On his syndicated Chris Matthews Show on Sunday, the conspicuously pro-Obama MSNBC host announced how he expected that “election night is going to be emotional for all of us....Particularly if it goes in that historic direction, it’s going to be very emotional for everybody. I mean, everybody.”
A few minutes later, in his closing commentary about the election, Matthews (a potential Democratic Senate candidate in 2010) offered a not-very veiled endorsement of Barack Obama, suggesting his election would mean a “leap towards something better and uniting our country as never before in our history.”
So we’ll be more united than we were after 9/11? More united than during World War II? Maybe the bartender who serves the Obama Kool-Aid at MSNBC had better cut Matthews off — he’s had a few too many.
During a panel discussion of the significance of Obama’s election (which seemed to be the assumption of all of Matthews’ guests on Sunday), Time magazine’s Joe Klein announced how the election of an African-American president would be a “huge” and “profound” development:
We’re watching something huge taking place. And, you know, to go back to the African-American vote, there are an awful lot of African-Americans, I know, who don’t believe in their heart of hearts that white people will vote for a black man....with just cause, because of the way they’ve been treated in their lives. It is going to change — if this man is elected, the inner life of so many Americans is going — is going to change in the most basic profound sort of way.
A few moments later, Matthews announced that election night would be emotional:
I’m glad you used the word “huge,” Joe, because I think election night is going to be emotional for all of us. And I think, even those of us who do it for a profession, if this election goes — particularly if it goes in that historic direction, it’s going to be very emotional for everybody. I mean, everybody.

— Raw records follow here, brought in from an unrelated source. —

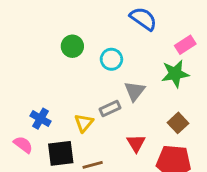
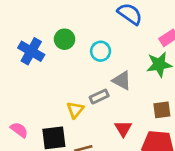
gray triangle: (135, 91) -> (122, 81), turned -40
blue cross: (41, 119) -> (31, 51), moved, size x1.4
brown square: (178, 123) -> (162, 110), turned 36

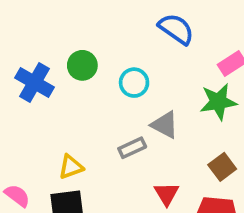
yellow triangle: (75, 110) -> (71, 167), moved, turned 30
brown square: (162, 110) -> (222, 167), turned -30

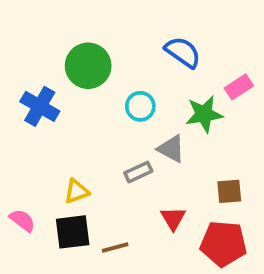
green circle: (82, 65) -> (88, 66), moved, size x1.5
green star: (218, 102) -> (204, 114), moved
brown square: (222, 167) -> (229, 191), turned 32

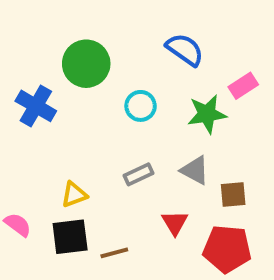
gray triangle: (171, 149) -> (195, 170), moved

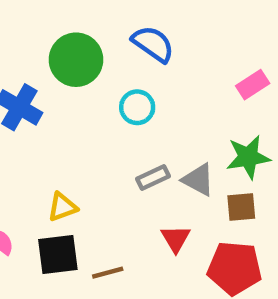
blue semicircle: (185, 50) -> (153, 44), moved
green star: (207, 114) -> (248, 157), moved
gray rectangle: (139, 174) -> (153, 177), moved

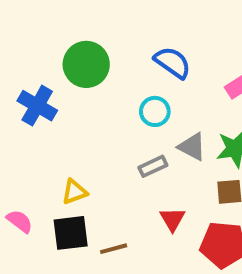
blue semicircle: (153, 44) -> (172, 62), moved
cyan circle: (137, 107) -> (155, 111), moved
gray triangle: (198, 180) -> (192, 147), moved

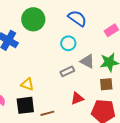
yellow triangle: (74, 192) -> (27, 84), turned 40
red triangle: (172, 219) -> (77, 98), turned 40

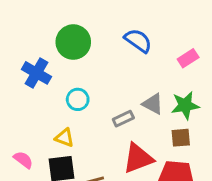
cyan circle: (68, 43) -> (78, 99), moved
red triangle: (77, 98) -> (138, 158), size x1.6

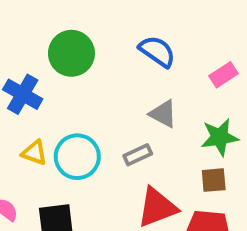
cyan circle: (78, 99) -> (77, 157), moved, size x1.5
gray triangle: (153, 104) -> (163, 114), moved
yellow triangle: (64, 138) -> (34, 153), moved

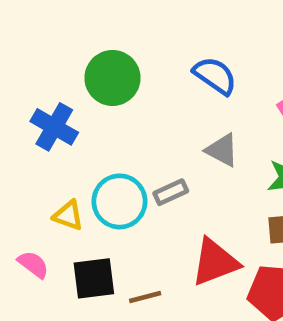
yellow triangle: (34, 153) -> (68, 215), moved
gray rectangle: (138, 155) -> (171, 192), moved

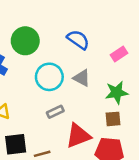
gray rectangle: (171, 192) -> (55, 112), moved
cyan circle: (119, 201) -> (49, 77), moved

Of course, there are a lot of conservatives who will be quite distressed if Obama wins — not because they are against any progress by African-Americans but because they are disturbed thinking about the laws that might be passed by a liberal House and Senate and signed by the liberal President Obama in the White House.
Matthews revisited the theme in his closing thoughts of his November 2 show:
If Americans elect Barack Obama President, we will evidence for ourselves and for the world the truth said by our forefathers to be self-evident, not just that we are created equal, endowed with certain liberties, but that old founding notion of “we” has been replaced by something new and truly American.
So as we start this new century now at full speed, Americans seem on the verge of, in one vote, achieving two goals: taking a great American leap towards something better and uniting our country as never before in our history.